Visuals should be created in R with ggplot2; Provide all relevant code, comments and interpretive insights in an R Notebook; Two or more of your five visuals must somehow highlight, contest, incorporate, address or be related to, two of Rosling’s instincts that we have discussed (i.e., Gap, Negativity, Straight Line, Fear or Size). It is up to you how you want to address/incorporate/dispel these instincts in your visuals.
library(tidyverse)
## ── Attaching packages ────────────────────────────────────────────────── tidyverse 1.2.1 ──
## ✔ ggplot2 2.2.1 ✔ purrr 0.2.4
## ✔ tibble 1.4.2 ✔ dplyr 0.7.4
## ✔ tidyr 0.8.0 ✔ stringr 1.2.0
## ✔ readr 1.1.1 ✔ forcats 0.2.0
## ── Conflicts ───────────────────────────────────────────────────── tidyverse_conflicts() ──
## ✖ dplyr::filter() masks stats::filter()

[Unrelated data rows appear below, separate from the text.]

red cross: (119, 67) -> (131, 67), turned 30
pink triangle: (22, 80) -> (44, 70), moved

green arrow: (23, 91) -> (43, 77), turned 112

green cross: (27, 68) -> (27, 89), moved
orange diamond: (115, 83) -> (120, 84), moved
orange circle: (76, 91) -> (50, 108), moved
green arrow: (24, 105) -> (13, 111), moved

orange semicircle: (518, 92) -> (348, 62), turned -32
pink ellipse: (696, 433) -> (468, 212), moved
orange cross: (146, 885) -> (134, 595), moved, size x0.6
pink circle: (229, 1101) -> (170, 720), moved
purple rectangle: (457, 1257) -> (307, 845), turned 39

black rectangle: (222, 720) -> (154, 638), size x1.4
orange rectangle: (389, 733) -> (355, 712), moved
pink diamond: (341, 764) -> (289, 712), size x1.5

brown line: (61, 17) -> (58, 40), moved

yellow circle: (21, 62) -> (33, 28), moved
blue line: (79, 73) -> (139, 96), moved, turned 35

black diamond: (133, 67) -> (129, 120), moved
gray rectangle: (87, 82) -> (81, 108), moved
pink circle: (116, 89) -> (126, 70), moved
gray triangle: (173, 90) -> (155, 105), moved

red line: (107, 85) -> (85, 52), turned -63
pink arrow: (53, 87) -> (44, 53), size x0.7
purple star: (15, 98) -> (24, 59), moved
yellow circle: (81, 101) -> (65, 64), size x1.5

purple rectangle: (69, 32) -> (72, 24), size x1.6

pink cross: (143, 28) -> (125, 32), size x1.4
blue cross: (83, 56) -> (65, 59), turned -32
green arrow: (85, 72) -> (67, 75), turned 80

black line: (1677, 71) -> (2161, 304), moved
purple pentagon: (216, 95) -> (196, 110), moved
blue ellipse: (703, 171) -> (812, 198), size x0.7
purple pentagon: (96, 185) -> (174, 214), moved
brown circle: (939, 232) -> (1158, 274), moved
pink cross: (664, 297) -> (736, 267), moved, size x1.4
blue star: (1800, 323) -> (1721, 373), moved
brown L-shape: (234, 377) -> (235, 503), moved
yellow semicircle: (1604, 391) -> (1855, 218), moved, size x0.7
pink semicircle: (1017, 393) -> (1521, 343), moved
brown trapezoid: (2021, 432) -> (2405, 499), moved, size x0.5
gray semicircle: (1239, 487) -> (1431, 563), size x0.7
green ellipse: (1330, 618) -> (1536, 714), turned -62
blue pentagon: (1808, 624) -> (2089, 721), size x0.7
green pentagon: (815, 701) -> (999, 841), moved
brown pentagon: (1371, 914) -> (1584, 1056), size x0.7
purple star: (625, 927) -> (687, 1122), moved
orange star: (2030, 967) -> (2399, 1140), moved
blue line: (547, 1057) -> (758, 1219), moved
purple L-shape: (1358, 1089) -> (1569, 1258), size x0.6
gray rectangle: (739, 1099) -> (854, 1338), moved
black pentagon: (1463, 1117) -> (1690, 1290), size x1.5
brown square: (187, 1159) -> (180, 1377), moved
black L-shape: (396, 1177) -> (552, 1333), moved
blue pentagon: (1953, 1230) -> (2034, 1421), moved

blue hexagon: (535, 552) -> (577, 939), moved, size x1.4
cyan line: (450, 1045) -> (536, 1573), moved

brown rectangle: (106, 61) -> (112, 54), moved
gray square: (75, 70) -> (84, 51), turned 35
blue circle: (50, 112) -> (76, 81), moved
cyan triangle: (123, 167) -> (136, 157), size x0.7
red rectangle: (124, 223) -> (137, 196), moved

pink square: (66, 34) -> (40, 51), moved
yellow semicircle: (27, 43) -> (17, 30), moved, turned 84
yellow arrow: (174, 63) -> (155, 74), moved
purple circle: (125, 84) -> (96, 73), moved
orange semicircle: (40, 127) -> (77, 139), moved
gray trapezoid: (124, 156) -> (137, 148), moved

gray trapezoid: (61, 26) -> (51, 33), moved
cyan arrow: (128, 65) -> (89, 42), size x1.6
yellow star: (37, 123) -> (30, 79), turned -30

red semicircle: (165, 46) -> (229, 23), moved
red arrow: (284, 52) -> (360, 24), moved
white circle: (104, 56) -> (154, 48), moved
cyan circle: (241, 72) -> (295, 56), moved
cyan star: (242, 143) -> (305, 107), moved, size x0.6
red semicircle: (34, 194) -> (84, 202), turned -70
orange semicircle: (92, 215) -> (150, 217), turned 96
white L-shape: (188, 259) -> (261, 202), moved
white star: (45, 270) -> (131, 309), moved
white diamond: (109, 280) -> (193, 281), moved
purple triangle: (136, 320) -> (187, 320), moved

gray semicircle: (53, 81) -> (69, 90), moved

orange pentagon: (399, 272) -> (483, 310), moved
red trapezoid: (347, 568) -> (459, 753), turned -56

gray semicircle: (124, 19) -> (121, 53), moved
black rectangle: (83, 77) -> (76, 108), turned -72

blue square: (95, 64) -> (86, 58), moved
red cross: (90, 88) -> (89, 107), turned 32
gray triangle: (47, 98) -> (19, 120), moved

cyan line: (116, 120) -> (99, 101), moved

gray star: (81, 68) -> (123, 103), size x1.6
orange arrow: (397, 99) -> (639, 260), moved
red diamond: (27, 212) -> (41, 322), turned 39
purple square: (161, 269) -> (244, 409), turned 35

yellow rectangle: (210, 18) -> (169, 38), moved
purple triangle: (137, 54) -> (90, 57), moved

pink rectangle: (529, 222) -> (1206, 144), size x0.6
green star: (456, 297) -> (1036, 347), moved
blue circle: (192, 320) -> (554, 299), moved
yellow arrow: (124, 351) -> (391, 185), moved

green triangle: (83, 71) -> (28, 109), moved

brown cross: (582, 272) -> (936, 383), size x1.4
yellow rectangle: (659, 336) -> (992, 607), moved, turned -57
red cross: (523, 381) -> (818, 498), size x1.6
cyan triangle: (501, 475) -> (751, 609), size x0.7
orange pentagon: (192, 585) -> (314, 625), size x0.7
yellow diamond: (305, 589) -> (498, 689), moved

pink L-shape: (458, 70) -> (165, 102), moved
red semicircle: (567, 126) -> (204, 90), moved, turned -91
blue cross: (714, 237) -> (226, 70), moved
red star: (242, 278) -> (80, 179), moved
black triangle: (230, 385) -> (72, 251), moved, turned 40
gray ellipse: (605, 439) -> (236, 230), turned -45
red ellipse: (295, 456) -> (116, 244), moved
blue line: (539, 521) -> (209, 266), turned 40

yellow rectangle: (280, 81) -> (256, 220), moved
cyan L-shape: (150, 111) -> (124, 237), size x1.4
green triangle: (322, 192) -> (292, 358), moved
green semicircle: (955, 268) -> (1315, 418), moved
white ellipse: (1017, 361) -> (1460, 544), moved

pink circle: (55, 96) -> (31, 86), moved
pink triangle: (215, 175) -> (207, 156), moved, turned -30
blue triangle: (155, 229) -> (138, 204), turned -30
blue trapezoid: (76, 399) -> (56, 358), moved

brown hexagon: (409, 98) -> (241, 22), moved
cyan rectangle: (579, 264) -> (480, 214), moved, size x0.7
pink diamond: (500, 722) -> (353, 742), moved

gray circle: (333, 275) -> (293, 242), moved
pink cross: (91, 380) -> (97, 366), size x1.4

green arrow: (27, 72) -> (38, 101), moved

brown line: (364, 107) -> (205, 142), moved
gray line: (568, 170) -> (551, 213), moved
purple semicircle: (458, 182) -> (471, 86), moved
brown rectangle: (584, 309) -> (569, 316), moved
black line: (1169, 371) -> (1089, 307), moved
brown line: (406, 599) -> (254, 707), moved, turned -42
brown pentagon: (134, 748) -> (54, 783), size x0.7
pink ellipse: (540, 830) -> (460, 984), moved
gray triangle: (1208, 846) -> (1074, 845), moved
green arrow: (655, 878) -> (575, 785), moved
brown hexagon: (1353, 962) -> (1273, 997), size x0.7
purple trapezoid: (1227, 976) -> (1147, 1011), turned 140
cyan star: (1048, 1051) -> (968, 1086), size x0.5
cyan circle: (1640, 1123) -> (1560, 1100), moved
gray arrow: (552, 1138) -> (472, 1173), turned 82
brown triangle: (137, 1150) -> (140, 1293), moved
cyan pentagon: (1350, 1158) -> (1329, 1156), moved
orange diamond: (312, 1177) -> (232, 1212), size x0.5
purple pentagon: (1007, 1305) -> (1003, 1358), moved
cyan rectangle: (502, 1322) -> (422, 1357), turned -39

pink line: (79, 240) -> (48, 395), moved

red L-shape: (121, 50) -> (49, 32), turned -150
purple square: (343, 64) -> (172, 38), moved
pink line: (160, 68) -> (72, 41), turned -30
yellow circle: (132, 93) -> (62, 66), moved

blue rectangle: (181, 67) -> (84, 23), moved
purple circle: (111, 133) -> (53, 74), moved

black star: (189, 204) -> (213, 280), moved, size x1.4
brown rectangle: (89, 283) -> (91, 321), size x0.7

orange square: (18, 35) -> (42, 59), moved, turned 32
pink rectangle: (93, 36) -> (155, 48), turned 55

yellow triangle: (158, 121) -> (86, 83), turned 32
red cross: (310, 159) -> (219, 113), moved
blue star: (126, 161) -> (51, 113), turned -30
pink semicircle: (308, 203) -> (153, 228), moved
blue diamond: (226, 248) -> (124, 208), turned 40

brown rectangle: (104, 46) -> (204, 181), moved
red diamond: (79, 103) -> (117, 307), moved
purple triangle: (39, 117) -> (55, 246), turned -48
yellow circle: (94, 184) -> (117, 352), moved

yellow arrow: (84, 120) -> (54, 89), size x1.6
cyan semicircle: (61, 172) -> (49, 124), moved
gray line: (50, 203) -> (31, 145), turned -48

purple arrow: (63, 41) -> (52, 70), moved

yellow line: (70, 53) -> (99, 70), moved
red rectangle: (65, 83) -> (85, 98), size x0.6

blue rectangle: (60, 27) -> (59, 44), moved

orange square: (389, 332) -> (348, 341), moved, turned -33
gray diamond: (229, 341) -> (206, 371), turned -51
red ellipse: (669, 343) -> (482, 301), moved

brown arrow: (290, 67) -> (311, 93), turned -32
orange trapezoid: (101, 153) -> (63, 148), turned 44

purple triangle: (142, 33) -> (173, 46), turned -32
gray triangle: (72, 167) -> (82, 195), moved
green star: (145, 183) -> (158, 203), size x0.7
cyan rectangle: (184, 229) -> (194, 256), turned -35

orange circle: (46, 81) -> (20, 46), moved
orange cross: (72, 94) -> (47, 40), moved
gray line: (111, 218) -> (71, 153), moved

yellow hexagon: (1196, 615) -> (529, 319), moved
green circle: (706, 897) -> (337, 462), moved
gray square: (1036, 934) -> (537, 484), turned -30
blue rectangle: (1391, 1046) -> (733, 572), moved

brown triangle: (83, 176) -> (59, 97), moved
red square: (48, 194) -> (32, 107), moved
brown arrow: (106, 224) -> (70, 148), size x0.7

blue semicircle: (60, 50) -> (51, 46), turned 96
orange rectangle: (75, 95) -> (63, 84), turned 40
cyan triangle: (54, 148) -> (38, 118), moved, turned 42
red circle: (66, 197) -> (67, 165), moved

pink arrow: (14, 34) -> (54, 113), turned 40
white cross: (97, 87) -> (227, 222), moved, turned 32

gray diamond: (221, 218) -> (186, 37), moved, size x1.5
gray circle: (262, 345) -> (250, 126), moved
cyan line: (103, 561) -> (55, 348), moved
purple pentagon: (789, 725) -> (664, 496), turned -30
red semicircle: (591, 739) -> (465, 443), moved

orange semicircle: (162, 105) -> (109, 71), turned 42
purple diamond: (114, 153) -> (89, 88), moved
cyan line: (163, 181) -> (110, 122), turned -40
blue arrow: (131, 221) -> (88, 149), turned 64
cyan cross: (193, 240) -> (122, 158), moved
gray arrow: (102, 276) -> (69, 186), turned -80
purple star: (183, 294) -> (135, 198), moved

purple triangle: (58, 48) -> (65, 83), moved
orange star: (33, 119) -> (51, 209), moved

## ✖ dplyr::lag() masks stats::lag()
library(RColorBrewer)
library(ggmap)
library(caret)
## Warning: package 'caret' was built under R version 3.4.4
## Loading required package: lattice
##
## Attaching package: 'caret'
## The following object is masked from 'package:purrr':
##
## lift
AirbnbLA <- read_csv("~/Documents/Classes(School)/2018-19/Geospatial Visualization/LA Airbnb Exercise/listings.csv", na = "..")
## Parsed with column specification:
## cols(
## .default = col_character(),
## id = col_integer(),
## scrape_id = col_double(),
## last_scraped = col_date(format = ""),
## host_id = col_integer(),
## host_since = col_date(format = ""),
## host_listings_count = col_integer(),
## host_total_listings_count = col_integer(),
## latitude = col_double(),
## longitude = col_double(),
## accommodates = col_integer(),
## bathrooms = col_double(),
## bedrooms = col_integer(),
## beds = col_integer(),
## square_feet = col_integer(),
## guests_included = col_integer(),
## minimum_nights = col_integer(),
## maximum_nights = col_integer(),
## availability_30 = col_integer(),
## availability_60 = col_integer(),
## availability_90 = col_integer()
## # ... with 14 more columns
## )
## See spec(...) for full column specifications.
head(AirbnbLA)
Los_Angeles <- AirbnbLA %>% filter(city == "Los Angeles") %>% na.omit() %>% select(city, cleaning_fee, price, property_type, room_type, accommodates, host_since, host_is_superhost, weekly_price, monthly_price, minimum_nights, number_of_reviews, review_scores_rating, review_scores_accuracy, review_scores_cleanliness, review_scores_communication, review_scores_location, latitude, longitude)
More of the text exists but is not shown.